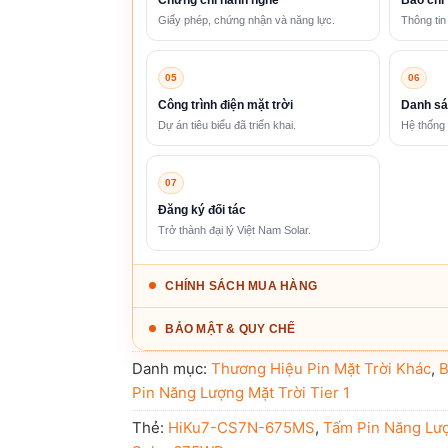
Giấy phép, chứng nhận và năng lực.
Thông tin
05
06
Công trình điện mặt trời
Danh sá
Dự án tiêu biểu đã triển khai.
Hệ thống 
07
Đăng ký đối tác
Trở thành đại lý Việt Nam Solar.
CHÍNH SÁCH MUA HÀNG
BẢO MẬT & QUY CHẾ
Danh mục:
Thương Hiệu Pin Mặt Trời Khác
,
B
Pin Năng Lượng Mặt Trời Tier 1
Thẻ:
HiKu7-CS7N-675MS
,
Tấm Pin Năng Lượ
* * * * *
WORK REQUIRED: The result should consist solely of the lines from the one that contains "Dự án tiêu biểu đã triển khai." to the last line of the records above, reproduced exactly.

TASK OUTPUT:
Dự án tiêu biểu đã triển khai.
Hệ thống 
07
Đăng ký đối tác
Trở thành đại lý Việt Nam Solar.
CHÍNH SÁCH MUA HÀNG
BẢO MẬT & QUY CHẾ
Danh mục:
Thương Hiệu Pin Mặt Trời Khác
,
B
Pin Năng Lượng Mặt Trời Tier 1
Thẻ:
HiKu7-CS7N-675MS
,
Tấm Pin Năng Lượ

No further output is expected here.